Lixão de roupas descartadas no 1º mundo e ‘jogadas’ no ‘quarto de despejo’ do deserto de Atacama, Chile. Foto Nicolas Vargas.
https://www.nationalgeographic.com/environment/article/chile-fashion-pollution
JOHN BARTLETT
10 DE ABRIL DE 2023
Montanhas de roupas descartadas no Deserto do Atacama, no Chile. Coleta-se aquelas que trarão melhores preços em um mercado de rua local. A cada semana, carregamentos de roupas novas e usadas chegam à cidade vizinha de Iquique. As sobras acabam aqui, no deserto mais seco do mundo.
O Deserto do Atacama, no norte do Chile, se estende do Pacífico aos Andes através de uma vasta extensão de cânions e picos rochosos vermelho-alaranjados. É o deserto mais seco da Terra – e se parece tanto com a superfície de Marte que a NASA testou rovers planetários lá.
Hoje, o Atacama alcançou uma distinção menos surpreendente: como um dos depósitos de roupas descartadas em rápido crescimento no mundo, graças à rápida produção em massa de roupas elegantes e baratas conhecidas como fast fashion. O fenômeno criou tanto lixo que as Nações Unidas o denominam “uma emergência ambiental e social” para o planeta. O desafio que temos pela frente é fechar essa torneira.

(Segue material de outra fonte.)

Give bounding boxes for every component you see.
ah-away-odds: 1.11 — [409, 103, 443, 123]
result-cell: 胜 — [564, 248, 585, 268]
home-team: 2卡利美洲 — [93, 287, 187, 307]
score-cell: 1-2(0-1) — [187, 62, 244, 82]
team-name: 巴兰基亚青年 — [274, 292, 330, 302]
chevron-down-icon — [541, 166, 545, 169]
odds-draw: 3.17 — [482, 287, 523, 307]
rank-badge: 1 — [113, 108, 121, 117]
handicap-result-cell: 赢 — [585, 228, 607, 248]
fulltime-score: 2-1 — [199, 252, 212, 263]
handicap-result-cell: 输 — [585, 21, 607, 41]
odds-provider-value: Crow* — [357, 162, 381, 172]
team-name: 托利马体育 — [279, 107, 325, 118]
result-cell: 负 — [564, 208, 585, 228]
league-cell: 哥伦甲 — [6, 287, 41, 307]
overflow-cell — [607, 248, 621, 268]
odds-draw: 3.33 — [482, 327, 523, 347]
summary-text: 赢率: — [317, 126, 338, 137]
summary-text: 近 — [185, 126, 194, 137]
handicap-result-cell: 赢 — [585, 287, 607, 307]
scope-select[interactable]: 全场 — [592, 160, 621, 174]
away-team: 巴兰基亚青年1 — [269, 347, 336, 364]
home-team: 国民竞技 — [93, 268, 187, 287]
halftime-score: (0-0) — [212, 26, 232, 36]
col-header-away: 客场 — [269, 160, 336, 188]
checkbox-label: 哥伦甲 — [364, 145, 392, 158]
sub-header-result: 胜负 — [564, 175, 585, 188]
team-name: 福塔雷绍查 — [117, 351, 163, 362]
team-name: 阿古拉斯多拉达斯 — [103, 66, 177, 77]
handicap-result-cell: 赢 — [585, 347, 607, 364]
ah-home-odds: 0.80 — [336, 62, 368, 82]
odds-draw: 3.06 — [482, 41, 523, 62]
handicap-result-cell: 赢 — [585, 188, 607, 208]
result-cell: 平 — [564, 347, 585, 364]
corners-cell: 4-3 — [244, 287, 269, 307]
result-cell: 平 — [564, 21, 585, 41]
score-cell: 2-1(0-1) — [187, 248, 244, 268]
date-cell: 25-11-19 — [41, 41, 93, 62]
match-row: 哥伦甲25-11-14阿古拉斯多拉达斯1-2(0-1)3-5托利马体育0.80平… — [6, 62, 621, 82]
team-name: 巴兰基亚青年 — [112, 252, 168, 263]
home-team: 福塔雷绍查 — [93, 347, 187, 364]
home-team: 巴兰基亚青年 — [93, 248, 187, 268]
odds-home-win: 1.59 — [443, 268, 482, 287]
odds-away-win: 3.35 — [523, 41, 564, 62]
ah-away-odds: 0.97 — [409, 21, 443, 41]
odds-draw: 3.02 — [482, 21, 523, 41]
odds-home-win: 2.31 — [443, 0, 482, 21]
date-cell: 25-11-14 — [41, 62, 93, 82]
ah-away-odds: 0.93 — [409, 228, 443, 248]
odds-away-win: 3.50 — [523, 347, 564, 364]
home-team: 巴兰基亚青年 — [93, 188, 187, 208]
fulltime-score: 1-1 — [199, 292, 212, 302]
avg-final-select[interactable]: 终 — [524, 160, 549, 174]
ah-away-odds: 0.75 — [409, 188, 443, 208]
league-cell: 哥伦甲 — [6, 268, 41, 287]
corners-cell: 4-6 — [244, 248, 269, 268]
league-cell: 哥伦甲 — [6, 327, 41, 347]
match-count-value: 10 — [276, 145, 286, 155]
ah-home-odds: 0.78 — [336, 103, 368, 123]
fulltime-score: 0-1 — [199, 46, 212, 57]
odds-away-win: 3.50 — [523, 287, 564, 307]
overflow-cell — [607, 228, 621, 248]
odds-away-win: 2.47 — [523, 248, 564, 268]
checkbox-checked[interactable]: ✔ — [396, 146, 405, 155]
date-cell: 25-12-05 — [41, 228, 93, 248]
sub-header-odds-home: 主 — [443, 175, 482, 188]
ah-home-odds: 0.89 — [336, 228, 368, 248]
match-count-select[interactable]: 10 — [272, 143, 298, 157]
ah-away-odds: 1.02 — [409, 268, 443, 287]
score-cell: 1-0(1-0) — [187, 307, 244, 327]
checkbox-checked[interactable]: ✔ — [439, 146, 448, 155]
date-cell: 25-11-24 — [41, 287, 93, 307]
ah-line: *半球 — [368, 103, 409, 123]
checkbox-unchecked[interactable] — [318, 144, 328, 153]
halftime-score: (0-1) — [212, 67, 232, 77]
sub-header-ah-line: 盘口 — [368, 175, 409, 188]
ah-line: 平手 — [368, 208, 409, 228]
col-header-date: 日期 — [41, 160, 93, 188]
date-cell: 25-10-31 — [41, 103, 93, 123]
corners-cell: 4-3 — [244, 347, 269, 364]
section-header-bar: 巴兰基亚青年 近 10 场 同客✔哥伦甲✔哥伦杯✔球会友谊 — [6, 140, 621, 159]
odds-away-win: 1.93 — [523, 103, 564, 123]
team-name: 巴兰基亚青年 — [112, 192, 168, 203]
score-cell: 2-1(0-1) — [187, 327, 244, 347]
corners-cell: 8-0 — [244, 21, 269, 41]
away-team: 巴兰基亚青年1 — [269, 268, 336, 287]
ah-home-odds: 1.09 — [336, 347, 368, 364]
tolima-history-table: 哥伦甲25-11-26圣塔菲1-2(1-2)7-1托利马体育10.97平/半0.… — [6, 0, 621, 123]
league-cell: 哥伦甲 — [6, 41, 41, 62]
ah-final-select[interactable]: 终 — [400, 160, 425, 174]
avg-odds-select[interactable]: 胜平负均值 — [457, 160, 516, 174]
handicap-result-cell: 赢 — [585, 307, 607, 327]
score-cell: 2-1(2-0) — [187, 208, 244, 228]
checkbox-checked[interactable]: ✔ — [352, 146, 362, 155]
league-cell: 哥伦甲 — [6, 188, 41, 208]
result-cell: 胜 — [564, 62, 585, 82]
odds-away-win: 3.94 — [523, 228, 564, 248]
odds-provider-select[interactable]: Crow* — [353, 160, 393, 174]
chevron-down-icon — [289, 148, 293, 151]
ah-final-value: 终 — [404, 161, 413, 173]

Os números contam a história. Entre 2000 e 2014, a produção de roupas dobrou e os consumidores começaram a comprar 60% mais roupas e usá-las pela metade do tempo que antes. Hoje, três quintos de todas as roupas acabam em aterros sanitários ou incineradores em um ano de produção – uma estatística onde isso se traduz em um caminhão cheio de roupas usadas jogadas fora ou queimadas a cada segundo. A maioria dessas instalações fica no sul da Ásia ou na África, onde as nações que recebem essas cargas não conseguem lidar com a quantidade. Um aterro sanitário nos arredores de Acra, capital de Gana, que tem 60 por cento de roupas e tem 20 metros de altura, ganhou notoriedade internacional como símbolo da crise.
Uma mulher vende chá medicinal em um carrinho de passeio em La Quebradilla, um mercado ao ar livre na cidade de Alto Hospicio. Comerciantes locais, a maioria de baixa renda, pagam US$ 20 por fardos contendo cerca de 600 quilos de roupas usadas. As roupas são vendidas nos mercados locais por preços que variam de 12 centavos a US$ 2 cada.

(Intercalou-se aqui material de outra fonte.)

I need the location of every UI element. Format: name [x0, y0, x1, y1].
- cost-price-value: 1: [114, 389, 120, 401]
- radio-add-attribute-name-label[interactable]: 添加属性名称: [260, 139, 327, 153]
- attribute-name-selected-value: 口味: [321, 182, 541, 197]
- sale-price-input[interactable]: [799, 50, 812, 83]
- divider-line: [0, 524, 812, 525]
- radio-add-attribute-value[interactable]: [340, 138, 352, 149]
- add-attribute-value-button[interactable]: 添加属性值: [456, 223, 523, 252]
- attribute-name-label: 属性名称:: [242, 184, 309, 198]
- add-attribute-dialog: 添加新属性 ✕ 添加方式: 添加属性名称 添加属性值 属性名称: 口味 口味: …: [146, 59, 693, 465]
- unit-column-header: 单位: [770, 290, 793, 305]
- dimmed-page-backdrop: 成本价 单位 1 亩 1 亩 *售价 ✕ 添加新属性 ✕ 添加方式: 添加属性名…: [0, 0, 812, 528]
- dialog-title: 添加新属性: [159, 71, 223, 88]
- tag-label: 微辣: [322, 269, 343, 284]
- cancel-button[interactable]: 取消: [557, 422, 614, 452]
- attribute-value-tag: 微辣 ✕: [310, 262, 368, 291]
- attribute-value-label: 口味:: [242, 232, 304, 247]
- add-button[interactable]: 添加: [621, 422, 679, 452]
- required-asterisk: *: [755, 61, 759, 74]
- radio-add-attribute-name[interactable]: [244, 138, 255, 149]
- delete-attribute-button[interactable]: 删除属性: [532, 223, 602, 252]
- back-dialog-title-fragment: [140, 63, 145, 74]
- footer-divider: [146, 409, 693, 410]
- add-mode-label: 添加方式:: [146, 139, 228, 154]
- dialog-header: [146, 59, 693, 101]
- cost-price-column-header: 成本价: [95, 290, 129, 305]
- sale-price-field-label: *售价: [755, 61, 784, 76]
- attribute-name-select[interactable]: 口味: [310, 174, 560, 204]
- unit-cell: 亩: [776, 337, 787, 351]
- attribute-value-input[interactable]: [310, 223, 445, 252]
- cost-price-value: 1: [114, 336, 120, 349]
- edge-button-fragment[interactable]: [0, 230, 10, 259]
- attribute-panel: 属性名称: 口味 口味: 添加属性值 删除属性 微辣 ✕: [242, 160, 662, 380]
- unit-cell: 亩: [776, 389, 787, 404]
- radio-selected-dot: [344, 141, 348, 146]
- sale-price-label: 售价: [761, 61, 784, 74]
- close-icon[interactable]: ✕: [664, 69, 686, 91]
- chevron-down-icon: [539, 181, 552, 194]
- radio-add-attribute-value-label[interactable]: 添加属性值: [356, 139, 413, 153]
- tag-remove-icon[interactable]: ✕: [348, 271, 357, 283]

Araceli Albina Zapata Cornejo, 44, Teresa Saavedra Cordero, 32, e María Belen Valdebenito Cavalieri, 27, classificam as roupas de acordo com a cor, textura e material. Os têxteis são então separados em categorias. Alguns serão transformados em fios, e outros serão picotados como sobras para serem usados como preenchimento de móveis ou almofadas.
A cena no norte do Chile foi apelidada em um vídeo online de “a grande mancha de lixo da moda”, em uma variação da mais conhecida Grande Mancha de Lixo do Pacífico. Pilhas colossais de roupas descartadas, com etiquetas de todo o mundo, se estendem até onde a vista alcança nos arredores de Alto Hospicio, uma cidade miserável de 130.000 habitantes. Em uma ravina, uma pilha de jeans manchados de tinta e paletós imaculados, branqueados pelo sol forte, elevava-se acima de um monte de casacos de pele falsa e camisas formais, com etiquetas de preço ainda presas. Garrafas, sacolas e outros tipos de lixo são misturados.

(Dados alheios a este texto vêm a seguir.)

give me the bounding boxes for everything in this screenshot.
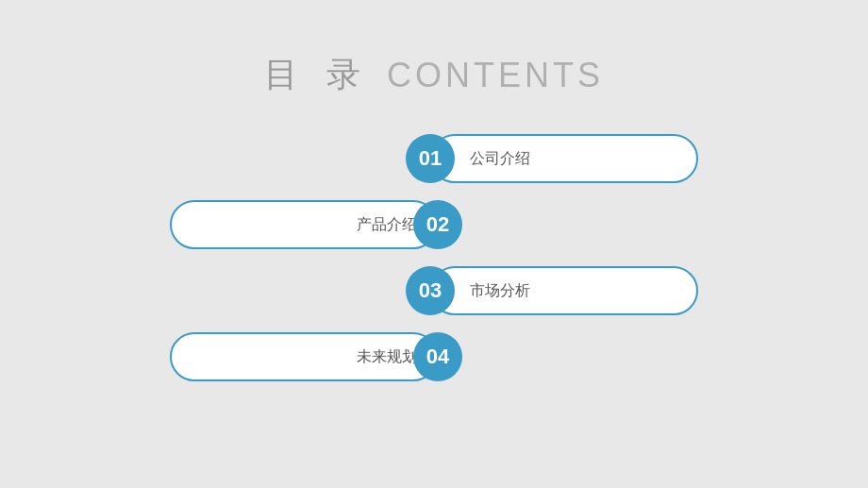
item-01-label: 公司介绍: [430, 134, 698, 183]
list-item: 产品介绍 02: [170, 200, 698, 249]
title-chinese: 目 录: [264, 52, 370, 98]
item-04-number: 04: [413, 332, 462, 381]
list-item: 未来规划 04: [170, 332, 698, 381]
item-02-number: 02: [413, 200, 462, 249]
contents-list: 01 公司介绍 产品介绍 02 03 市场分析: [170, 134, 698, 381]
item-04-label: 未来规划: [170, 332, 438, 381]
item-03-label: 市场分析: [430, 266, 698, 315]
title-area: 目 录 CONTENTS: [264, 52, 604, 98]
title-english: CONTENTS: [387, 56, 604, 95]
item-02-label: 产品介绍: [170, 200, 438, 249]
item-01-number: 01: [406, 134, 455, 183]
item-03-pill: 03 市场分析: [406, 266, 698, 315]
item-03-number: 03: [406, 266, 455, 315]
list-item: 03 市场分析: [170, 266, 698, 315]
item-04-pill: 未来规划 04: [170, 332, 462, 381]
item-02-pill: 产品介绍 02: [170, 200, 462, 249]
item-01-pill: 01 公司介绍: [406, 134, 698, 183]
list-item: 01 公司介绍: [170, 134, 698, 183]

“Fiquei chocado ao pensar que estávamos nos tornando o lixão têxtil para os países desenvolvidos”, diz Franklin Zepeda, natural do norte do Chile e diretor de uma empresa de consultoria em sustentabilidade chamada Con100cia Circular, que orienta empresas a adotar práticas de economia circular que minimizam desperdício.
Como a fast fashion acabou no deserto
Se um deserto isolado longe dos centros populacionais do Chile, 1.600 quilômetros ao sul, parece um destino improvável para os descartes de fast fashion, ajuda saber que o Chile também abriga um dos maiores portos duty-free da América do Sul – localizado na cidade costeira de Iquique na borda ocidental do deserto. Milhões de toneladas de roupas chegam anualmente da Europa, Ásia e Américas. A contagem do ano passado foi de 44 milhões de toneladas, segundo estatísticas da alfândega chilena.
Juan Rosales Mora, 72 anos, é o encarregado de recolher a mistura de roupas recicladas que foi triturada por máquinas industriais na fábrica da Ecocitex em Santiago, Chile. Essa mistura, chamada de velo têxtil, é então convertida em fios de cores específicas, sem o uso de água ou corantes.
Transito Chicahual Pichihuinca, 74 anos, organiza o fio depois de transformado em algodão doce e cortado em tiras, criando a primeira versão fraca do fio. As tiras são então processadas por outra máquina que as transforma em fios fortes e acabados.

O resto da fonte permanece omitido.